California Street, one of San Francisco’s major east-west thoroughfares, cuts through the heart of Downtown and previously contained some of the most exclusive—and expensive—commercial real estate in the country.
But troubles in the city’s commercial real estate market, marked by a huge and seemingly permanent drop in occupancy due to remote work, are beginning to hit building values.
Commercial mortgage-backed securities (CMBS) loan delinquencies, considered a sign of distress in the market and a sign of building owners’ inability to pay back their mortgages, are expected to more than double by the end of the year, according to a report from Fitch Ratings.
Here's a look at office buildings along the famed street on sale or in distress.
Commercial real estate observers have a close eye on the Union Bank Building at 350 California St. as a benchmark for property values in the post-pandemic era. Back in 2019, brokers valued the property at around $300 million.
In 2020, when the building went on sale, the number was pegged at around $250 million. As best and final offers are coming, however, commercial real estate brokers say the building is likely to sell at just $60 million—a drop of 80% compared with its 2019 price.
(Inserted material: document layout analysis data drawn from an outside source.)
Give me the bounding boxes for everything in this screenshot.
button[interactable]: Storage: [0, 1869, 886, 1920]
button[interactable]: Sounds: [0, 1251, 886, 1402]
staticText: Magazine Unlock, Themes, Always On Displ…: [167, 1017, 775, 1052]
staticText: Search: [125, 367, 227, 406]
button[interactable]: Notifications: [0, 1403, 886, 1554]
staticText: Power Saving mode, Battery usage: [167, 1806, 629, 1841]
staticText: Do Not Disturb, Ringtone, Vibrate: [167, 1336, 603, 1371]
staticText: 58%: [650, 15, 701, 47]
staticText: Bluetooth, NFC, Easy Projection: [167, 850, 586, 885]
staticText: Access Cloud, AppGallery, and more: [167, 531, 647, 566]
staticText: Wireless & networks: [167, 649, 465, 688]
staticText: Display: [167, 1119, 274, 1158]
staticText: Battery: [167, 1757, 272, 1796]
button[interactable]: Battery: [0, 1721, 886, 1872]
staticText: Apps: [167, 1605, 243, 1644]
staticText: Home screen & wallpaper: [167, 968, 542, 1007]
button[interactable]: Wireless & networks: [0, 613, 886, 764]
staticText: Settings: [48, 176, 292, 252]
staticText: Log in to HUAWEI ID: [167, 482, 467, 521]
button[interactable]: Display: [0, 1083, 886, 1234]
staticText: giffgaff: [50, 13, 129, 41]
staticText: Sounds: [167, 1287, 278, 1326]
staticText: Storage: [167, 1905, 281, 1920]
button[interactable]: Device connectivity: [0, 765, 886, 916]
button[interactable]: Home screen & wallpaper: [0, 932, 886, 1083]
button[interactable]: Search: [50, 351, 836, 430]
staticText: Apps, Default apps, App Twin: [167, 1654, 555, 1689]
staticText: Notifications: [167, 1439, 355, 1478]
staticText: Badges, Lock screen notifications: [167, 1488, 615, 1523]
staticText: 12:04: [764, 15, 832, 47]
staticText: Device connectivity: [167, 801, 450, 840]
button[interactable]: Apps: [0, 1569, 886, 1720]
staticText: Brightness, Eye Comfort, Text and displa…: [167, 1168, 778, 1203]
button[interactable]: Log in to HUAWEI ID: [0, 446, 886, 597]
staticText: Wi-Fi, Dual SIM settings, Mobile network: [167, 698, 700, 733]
Although it was somewhat of a generic Class B office building built in the 1970s, the property was characterized by nice views and relatively modern amenities. In 2019, San Francisco’s commercial real estate market was riding high on a decade-plus long run of tech growth and low borrowing costs.
All that changed with the pandemic. According to a listing on LoopNet, the property is currently only 32% leased, with the majority of those leases expiring within the next 18 months.
Another building just two blocks away could be one of the next dominos to fall. The 13-story Wells Fargo-owned building at 550 California originally came to market in 2022 at a price of $160 million, around $450 per square foot.
But after receiving what it believed were unsatisfactory offers, Wells Fargo pulled the building from the market a few months later.
However, in a recognition of the changing market conditions, the property is now back on sale at an asking price of around $150 per square foot. Best offers are likely to come in around $100 per square foot, sources say, equivalent to around $35 million. It’s unknown if the seller is likely to accept that new price.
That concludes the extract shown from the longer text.